Le cœur serré, je continuai :

— Et tu t’en retournes bientôt ?

— Non, non, dit-il. Je viens étudier.

Et tout à coup, un sourire chiffonna son visage, amaigri à ce qu’il me semblait, et poussant la porte :

— Si tu le veux, fit-il, je vais te reconduire quelques pas.

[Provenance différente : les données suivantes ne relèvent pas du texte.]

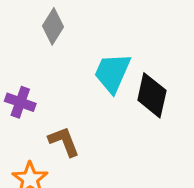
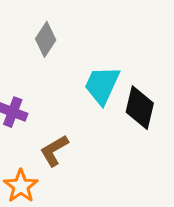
brown L-shape: (64, 141) -> (54, 151), turned -100

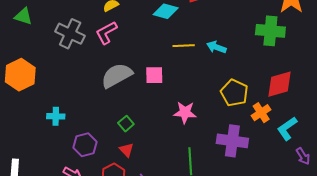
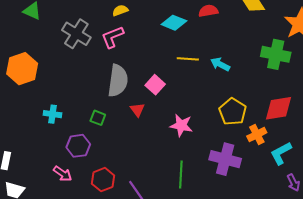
gray semicircle: (117, 75) -> (118, 81), turned 120
pink square: (154, 75) -> (155, 85), turned 36
green square: (126, 124) -> (98, 118), moved, turned -35
red triangle: (126, 150) -> (137, 110), moved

Tandis que nous allions, son sourire s’éteignit plusieurs fois et il oubliait lamentablement de le ressusciter. Sans cette préoccupation évidente, dont il ne me confiait pas la cause, j’aurais été bien heureuse. Il m’avouait s’être ennuyé chez son oncle. Ah ! je le croyais si volontiers ! Et quand il disait : « Maintenant que je suis en ville… » ses lèvres tremblaient de plaisir contenu. Il me promit une visite à la maison, aussitôt que faire se pourrait et quoiqu’il ne m’eût quittée qu’à une faible distance de notre rue, l’enivrement de sa présence se dissipa aussitôt et en entrant chez moi, je me sentais émue de si étrange manière, que j’avais surtout envie de pleurer.

Jean prit l’habitude de venir nous voir quelquefois ; mais son temps, assurait-il, lui appartenait à peine. Arriéré dans ses études, il devait en outre, fréquenter assidûment le médecin, et enfin, il retournait chez lui toutes les semaines.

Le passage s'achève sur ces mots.